> Provided entries
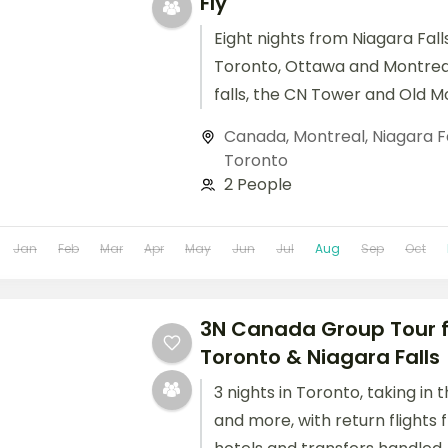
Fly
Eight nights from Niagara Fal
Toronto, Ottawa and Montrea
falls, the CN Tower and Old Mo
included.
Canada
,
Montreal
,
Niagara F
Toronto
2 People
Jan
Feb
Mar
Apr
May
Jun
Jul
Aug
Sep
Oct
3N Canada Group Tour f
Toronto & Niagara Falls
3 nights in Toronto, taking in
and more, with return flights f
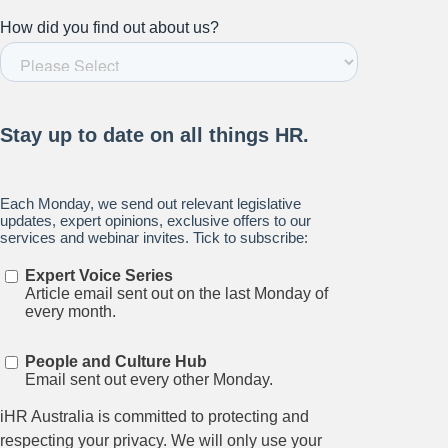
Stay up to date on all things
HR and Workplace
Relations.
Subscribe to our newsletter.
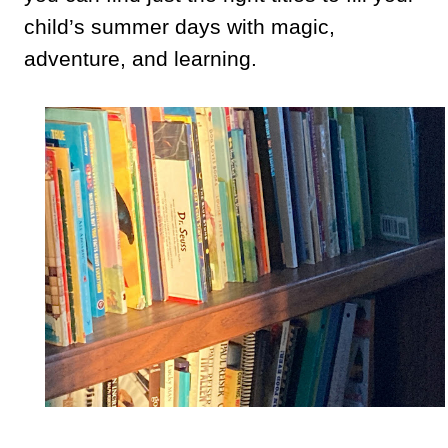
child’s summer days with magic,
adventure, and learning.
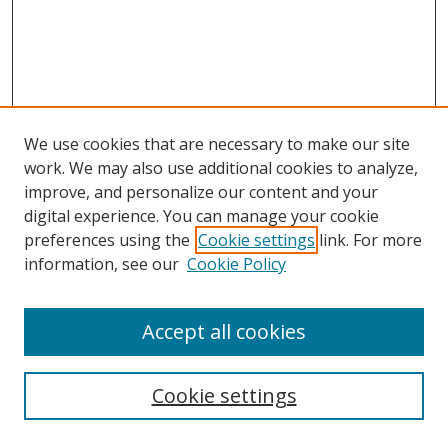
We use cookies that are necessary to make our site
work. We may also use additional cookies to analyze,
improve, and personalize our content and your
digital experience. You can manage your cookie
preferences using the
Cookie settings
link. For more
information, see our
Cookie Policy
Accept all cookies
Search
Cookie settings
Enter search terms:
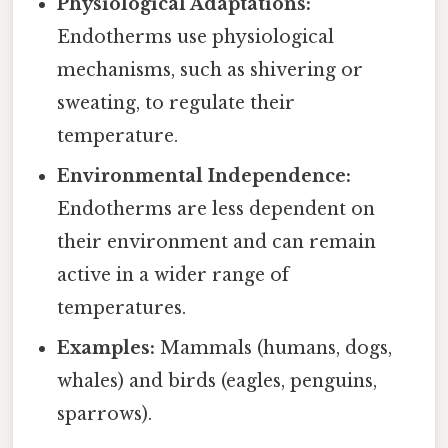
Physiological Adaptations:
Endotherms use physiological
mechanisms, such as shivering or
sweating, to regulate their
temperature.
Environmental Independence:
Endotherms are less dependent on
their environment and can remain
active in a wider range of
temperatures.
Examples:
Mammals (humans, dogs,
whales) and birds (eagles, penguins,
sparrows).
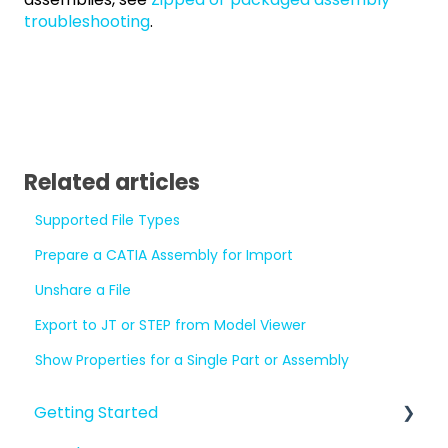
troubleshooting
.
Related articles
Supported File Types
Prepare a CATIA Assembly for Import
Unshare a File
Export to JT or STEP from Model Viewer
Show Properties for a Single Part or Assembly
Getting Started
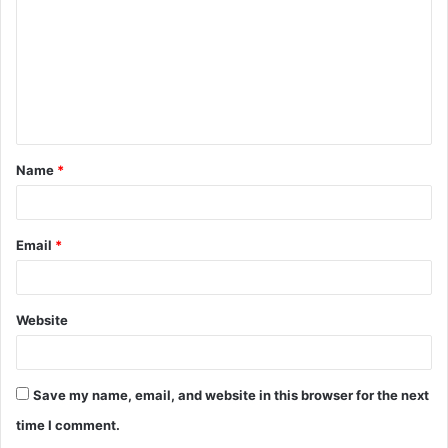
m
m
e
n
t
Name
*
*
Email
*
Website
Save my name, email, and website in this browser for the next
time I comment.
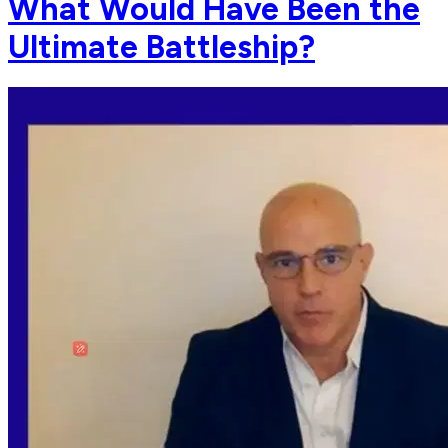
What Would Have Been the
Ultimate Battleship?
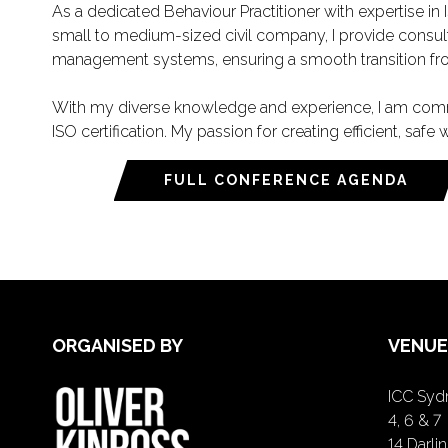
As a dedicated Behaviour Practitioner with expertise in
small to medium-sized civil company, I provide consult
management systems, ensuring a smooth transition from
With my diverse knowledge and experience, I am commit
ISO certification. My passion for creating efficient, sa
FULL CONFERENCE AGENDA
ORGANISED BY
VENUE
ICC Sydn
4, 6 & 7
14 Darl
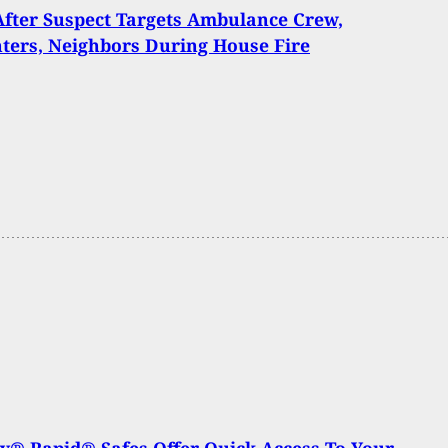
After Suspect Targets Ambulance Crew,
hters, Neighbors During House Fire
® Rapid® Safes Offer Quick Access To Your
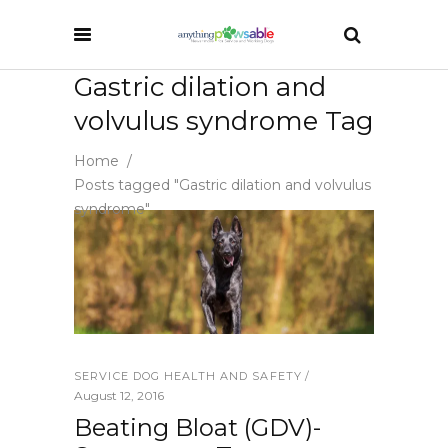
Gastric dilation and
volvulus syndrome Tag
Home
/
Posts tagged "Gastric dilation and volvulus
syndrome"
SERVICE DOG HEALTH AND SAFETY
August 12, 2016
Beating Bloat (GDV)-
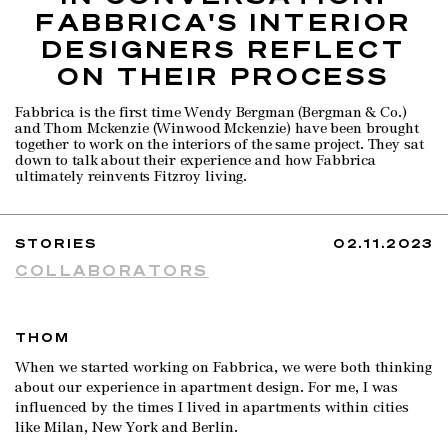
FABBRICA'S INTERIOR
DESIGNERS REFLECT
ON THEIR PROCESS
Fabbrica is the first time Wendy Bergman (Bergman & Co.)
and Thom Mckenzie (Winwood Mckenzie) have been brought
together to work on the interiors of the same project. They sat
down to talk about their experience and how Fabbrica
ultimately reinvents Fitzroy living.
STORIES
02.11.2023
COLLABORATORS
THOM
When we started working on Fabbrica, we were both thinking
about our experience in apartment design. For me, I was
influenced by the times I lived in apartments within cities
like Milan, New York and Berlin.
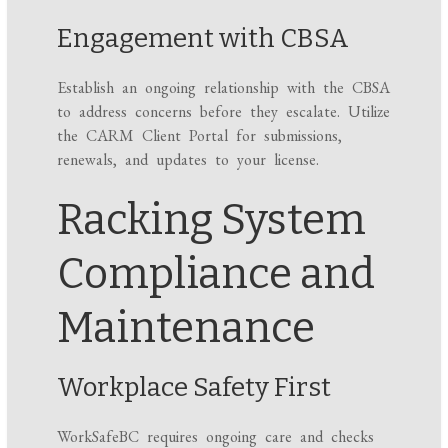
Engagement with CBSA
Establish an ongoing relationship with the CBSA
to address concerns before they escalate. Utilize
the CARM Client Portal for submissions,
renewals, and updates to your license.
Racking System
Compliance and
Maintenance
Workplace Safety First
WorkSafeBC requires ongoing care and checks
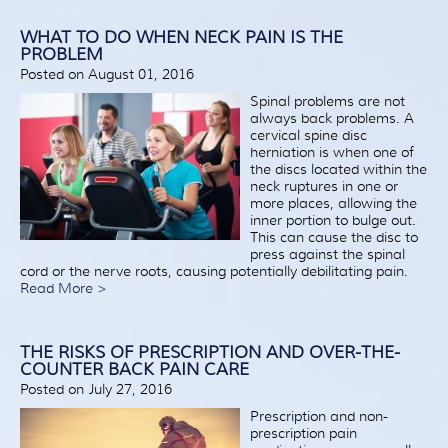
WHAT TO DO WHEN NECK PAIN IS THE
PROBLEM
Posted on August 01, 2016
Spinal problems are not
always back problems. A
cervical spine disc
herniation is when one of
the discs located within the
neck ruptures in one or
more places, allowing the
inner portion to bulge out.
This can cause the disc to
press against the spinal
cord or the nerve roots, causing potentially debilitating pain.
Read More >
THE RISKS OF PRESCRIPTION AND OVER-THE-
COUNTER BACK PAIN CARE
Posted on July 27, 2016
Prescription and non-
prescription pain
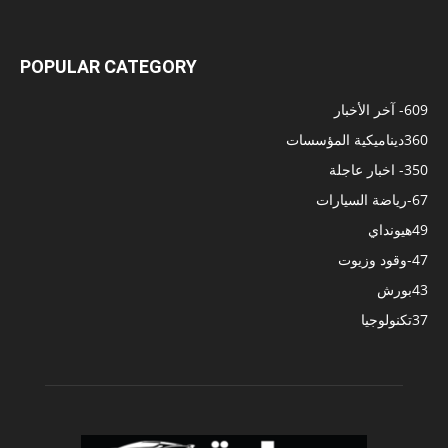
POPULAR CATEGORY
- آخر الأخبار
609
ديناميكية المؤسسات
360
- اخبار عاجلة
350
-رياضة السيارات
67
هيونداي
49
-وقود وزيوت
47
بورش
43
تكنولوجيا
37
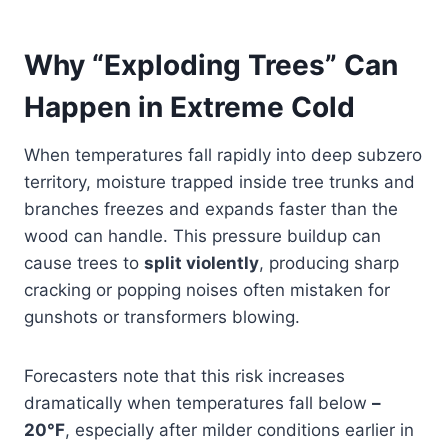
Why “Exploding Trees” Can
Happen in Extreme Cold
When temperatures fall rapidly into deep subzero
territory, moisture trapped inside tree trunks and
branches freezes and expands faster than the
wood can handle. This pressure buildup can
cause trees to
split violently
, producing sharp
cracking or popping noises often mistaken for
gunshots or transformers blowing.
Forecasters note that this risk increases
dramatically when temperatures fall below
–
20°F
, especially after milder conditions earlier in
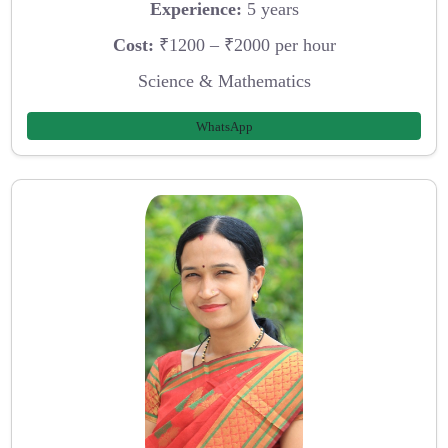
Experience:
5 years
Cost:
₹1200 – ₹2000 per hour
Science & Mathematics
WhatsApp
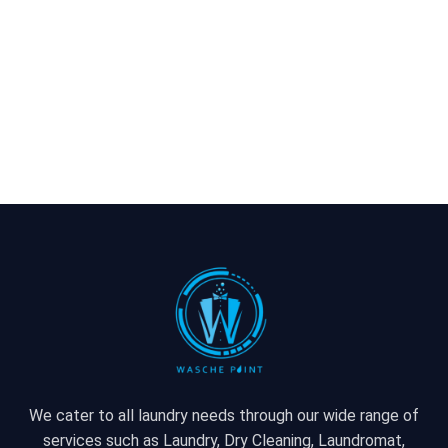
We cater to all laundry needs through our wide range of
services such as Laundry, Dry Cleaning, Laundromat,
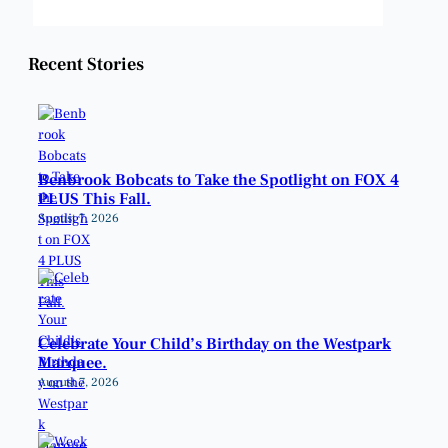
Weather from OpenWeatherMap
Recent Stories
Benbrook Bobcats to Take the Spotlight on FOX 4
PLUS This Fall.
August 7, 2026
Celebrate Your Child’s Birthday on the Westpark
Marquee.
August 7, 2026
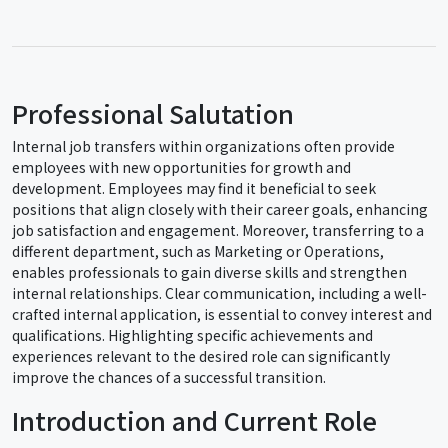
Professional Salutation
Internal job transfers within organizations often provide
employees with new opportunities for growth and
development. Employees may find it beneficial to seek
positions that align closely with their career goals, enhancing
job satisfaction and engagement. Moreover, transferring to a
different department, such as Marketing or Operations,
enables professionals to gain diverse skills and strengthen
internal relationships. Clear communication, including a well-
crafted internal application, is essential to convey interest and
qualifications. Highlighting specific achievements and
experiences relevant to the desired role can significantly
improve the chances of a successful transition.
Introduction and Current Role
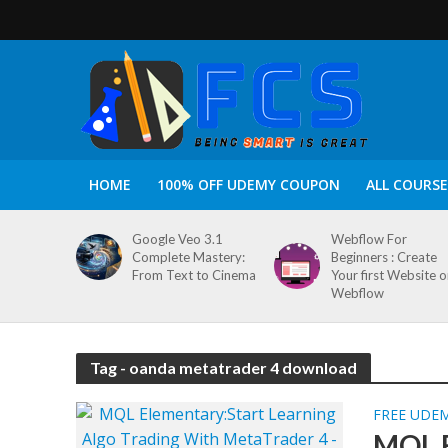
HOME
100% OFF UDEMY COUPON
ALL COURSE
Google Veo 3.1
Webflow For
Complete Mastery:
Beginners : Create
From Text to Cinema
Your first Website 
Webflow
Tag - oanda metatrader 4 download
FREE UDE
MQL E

> Required work
Output the listing unchanged, pictures excluded.

> Answer box
Fly
Eight nights from Niagara Fal
Toronto, Ottawa and Montrea
falls, the CN Tower and Old Mo
included.
Canada
,
Montreal
,
Niagara F
Toronto
2 People
Jan
Feb
Mar
Apr
May
Jun
Jul
Aug
Sep
Oct
3N Canada Group Tour f
Toronto & Niagara Falls
3 nights in Toronto, taking in
and more, with return flights f
Stay up to date on all things
HR and Workplace
Relations.
Subscribe to our newsletter.
child’s summer days with magic,
adventure, and learning.
We use cookies that are necessary to make our site
work. We may also use additional cookies to analyze,
improve, and personalize our content and your
digital experience. You can manage your cookie
preferences using the
Cookie settings
link. For more
information, see our
Cookie Policy
Accept all cookies
Search
Cookie settings
Enter search terms:
Physiological Adaptations:
Endotherms use physiological
mechanisms, such as shivering or
sweating, to regulate their
temperature.
Environmental Independence:
Endotherms are less dependent on
their environment and can remain
active in a wider range of
temperatures.
Examples:
Mammals (humans, dogs,
whales) and birds (eagles, penguins,
sparrows).
troubleshooting
.
Related articles
Supported File Types
Prepare a CATIA Assembly for Import
Unshare a File
Export to JT or STEP from Model Viewer
Show Properties for a Single Part or Assembly
Getting Started
m
m
e
n
t
Name
*
*
Email
*
Website
Save my name, email, and website in this browser for the next
time I comment.
What Would Have Been the
Ultimate Battleship?
As a dedicated Behaviour Practitioner with expertise in
small to medium-sized civil company, I provide consult
management systems, ensuring a smooth transition from
With my diverse knowledge and experience, I am commit
ISO certification. My passion for creating efficient, sa
FULL CONFERENCE AGENDA
ORGANISED BY
VENUE
ICC Sydn
4, 6 & 7
14 Darl
After Suspect Targets Ambulance Crew,
hters, Neighbors During House Fire
® Rapid® Safes Offer Quick Access To Your
Gastric dilation and
volvulus syndrome Tag
Home
/
Posts tagged "Gastric dilation and volvulus
syndrome"
SERVICE DOG HEALTH AND SAFETY
August 12, 2016
Beating Bloat (GDV)-
FABBRICA'S INTERIOR
DESIGNERS REFLECT
ON THEIR PROCESS
Fabbrica is the first time Wendy Bergman (Bergman & Co.)
and Thom Mckenzie (Winwood Mckenzie) have been brought
together to work on the interiors of the same project. They sat
down to talk about their experience and how Fabbrica
ultimately reinvents Fitzroy living.
STORIES
02.11.2023
COLLABORATORS
THOM
When we started working on Fabbrica, we were both thinking
about our experience in apartment design. For me, I was
influenced by the times I lived in apartments within cities
like Milan, New York and Berlin.
Engagement with CBSA
Establish an ongoing relationship with the CBSA
to address concerns before they escalate. Utilize
the CARM Client Portal for submissions,
renewals, and updates to your license.
Racking System
Compliance and
Maintenance
Workplace Safety First
WorkSafeBC requires ongoing care and checks
WHAT TO DO WHEN NECK PAIN IS THE
PROBLEM
Posted on August 01, 2016
Spinal problems are not
always back problems. A
cervical spine disc
herniation is when one of
the discs located within the
neck ruptures in one or
more places, allowing the
inner portion to bulge out.
This can cause the disc to
press against the spinal
cord or the nerve roots, causing potentially debilitating pain.
Read More >
THE RISKS OF PRESCRIPTION AND OVER-THE-
COUNTER BACK PAIN CARE
Posted on July 27, 2016
Prescription and non-
prescription pain
POPULAR CATEGORY
- آخر الأخبار
609
ديناميكية المؤسسات
360
- اخبار عاجلة
350
-رياضة السيارات
67
هيونداي
49
-وقود وزيوت
47
بورش
43
تكنولوجيا
37
Why “Exploding Trees” Can
Happen in Extreme Cold
When temperatures fall rapidly into deep subzero
territory, moisture trapped inside tree trunks and
branches freezes and expands faster than the
wood can handle. This pressure buildup can
cause trees to
split violently
, producing sharp
cracking or popping noises often mistaken for
gunshots or transformers blowing.
Forecasters note that this risk increases
dramatically when temperatures fall below
–
20°F
, especially after milder conditions earlier in
Experience:
5 years
Cost:
₹1200 – ₹2000 per hour
Science & Mathematics
WhatsApp
We cater to all laundry needs through our wide range of
services such as Laundry, Dry Cleaning, Laundromat,
Weather from OpenWeatherMap
Recent Stories
Benbrook Bobcats to Take the Spotlight on FOX 4
PLUS This Fall.
August 7, 2026
Celebrate Your Child’s Birthday on the Westpark
Marquee.
August 7, 2026
Professional Salutation
Internal job transfers within organizations often provide
employees with new opportunities for growth and
development. Employees may find it beneficial to seek
positions that align closely with their career goals, enhancing
job satisfaction and engagement. Moreover, transferring to a
different department, such as Marketing or Operations,
enables professionals to gain diverse skills and strengthen
internal relationships. Clear communication, including a well-
crafted internal application, is essential to convey interest and
qualifications. Highlighting specific achievements and
experiences relevant to the desired role can significantly
improve the chances of a successful transition.
Introduction and Current Role
HOME
100% OFF UDEMY COUPON
ALL COURSE
Google Veo 3.1
Webflow For
Complete Mastery:
Beginners : Create
From Text to Cinema
Your first Website 
Webflow
Tag - oanda metatrader 4 download
FREE UDE
MQL E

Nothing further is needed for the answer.